Keharaman Bermain Musik Bukanlah Ijmak
Achmad Jauhari Umar – 29 April 2020

Banyak musisi kenamaan telah “hijrah”, tetapi tidak semua mengambil sikap keagamaan yang sama. Sebagian masih mau bermain musik, tetapi sebagian lain mengharamkan musik sama sekali. Satu faktor utama yang memengaruhi sikap ini ialah ustaz yang menjadi pembimbing hijrahnya. Di antara ustaz populer di Indonesia yang melarang bermain alat musik, entah eksplisit atau implisit, ialah Khalid Basalamah, Syafiq Basalamah, Firanda Andirja, Yazid Jawas, dan beberapa ustaz lain.

Mereka yang mengharamkan musik biasanya merujuk pada dalil dari QS Luqman [31]:6 yang terjemahannya berbunyi: “Dan di antara manusia (ada) orang yang membeli perkataan yang tidak berguna untuk menyesatkan (manusia) dari jalan Allah tanpa pengetahuan dan menjadikan jalan Allah itu olok-olokan. Mereka akan memperoleh azab yang menghinakan.” Oleh yang mengharamkan musik, frasa “perkataan yang tidak berguna” (dalam lafal Arabnya: “lahwal-hadits”) kerap ditafsirkan mencakup bermain alat musik, dengan referensi para penafsir generasi Sahabat yang memahaminya demikian.

Dalil lain yang kerap dinukil untuk mengharamkan musik ialah hadis riwayat Al-Bukhari yang terjemahannya berbunyi, “Sungguh akan ada sebagian dari umatku yang menghalalkan zina, sutera, minuman keras, dan alat-alat musik.” Penyejajaran alat-alat musik dengan zina dan minuman keras ini memunculkan pandangan dari kalangan ahli fikih, termasuk tak sedikit dari ahli fikih mazhab empat, bahwa jika seseorang merusak alat musik, maka ia tidak harus menggantinya; atau jika seseorang mencuri alat musik, dia tidak dipotong tangannya; karena alat musik, seperti minuman keras, adalah alat untuk berdosa.

Kendati demikian, apakah keharaman bermain alat musik ini merupakan pandangan yang menjadi kesepakatan umum (ijmak) dalam hukum Islam?
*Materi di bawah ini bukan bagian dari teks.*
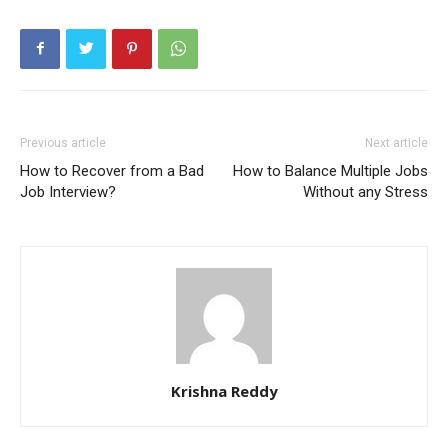
Previous article
Next article
How to Recover from a Bad
How to Balance Multiple Jobs
Job Interview?
Without any Stress
Krishna Reddy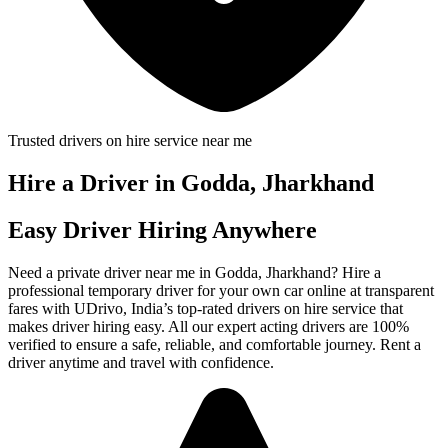
Trusted drivers on hire service near me
Hire a Driver in Godda, Jharkhand
Easy Driver Hiring Anywhere
Need a private driver near me in Godda, Jharkhand? Hire a
professional temporary driver for your own car online at transparent
fares with UDrivo, India’s top-rated drivers on hire service that
makes driver hiring easy. All our expert acting drivers are 100%
verified to ensure a safe, reliable, and comfortable journey. Rent a
driver anytime and travel with confidence.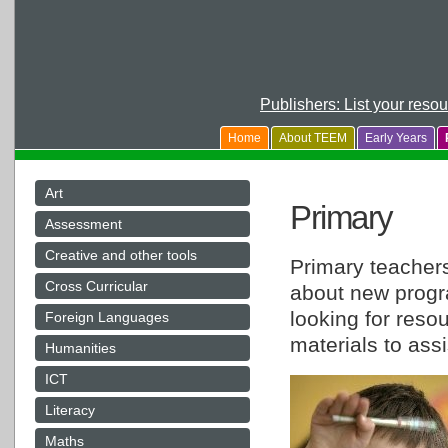
Publishers: List your reso
Home
About TEEM
Early Years
Art
Primary
Assessment
Creative and other tools
Primary teachers
Cross Curricular
about new progr
looking for reso
Foreign Languages
materials to assi
Humanities
ICT
Literacy
Maths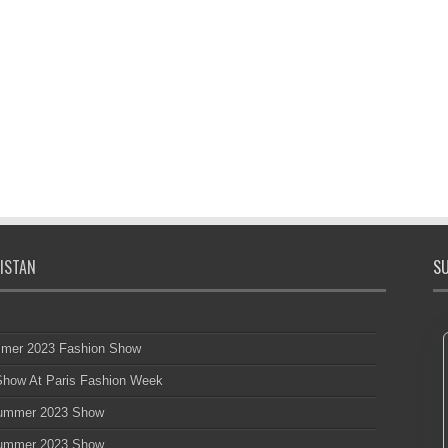
ISTAN
SU
mmer 2023 Fashion Show
 Show At Paris Fashion Week
 Summer 2023 Show
 Summer 2023 Show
Berikut ini saya hendak memaparkan bahwa ada banyak ulama yang membolehkan bermain alat musik, dengan dalil yang absah dalam kerangka perumusan (istinbath) hukum Islam.

Namun sebelum masuk lebih jauh, satu hal yang perlu dicatat di sini ialah bahwa musik dalam dirinya sendiri tidak bisa dinyatakan haram. Per definisi, musik ialah suara yang berirama. Dengan definisi ini, melagukan bacaan al-Quran atau mendendangkan salawat kepada Nabi ialah suatu bentuk musik, karena ia berirama. Maka dari itu, yang semestinya jadi pokok bahasan bukanlah musik, melainkan memainkan alat musik. Di tulisan ini, ketika disebut ‘mengharamkan/membolehkan musik’, maknanya secara spesifik mengacu pada ‘mengharamkan/membolehkan bermain alat musik’.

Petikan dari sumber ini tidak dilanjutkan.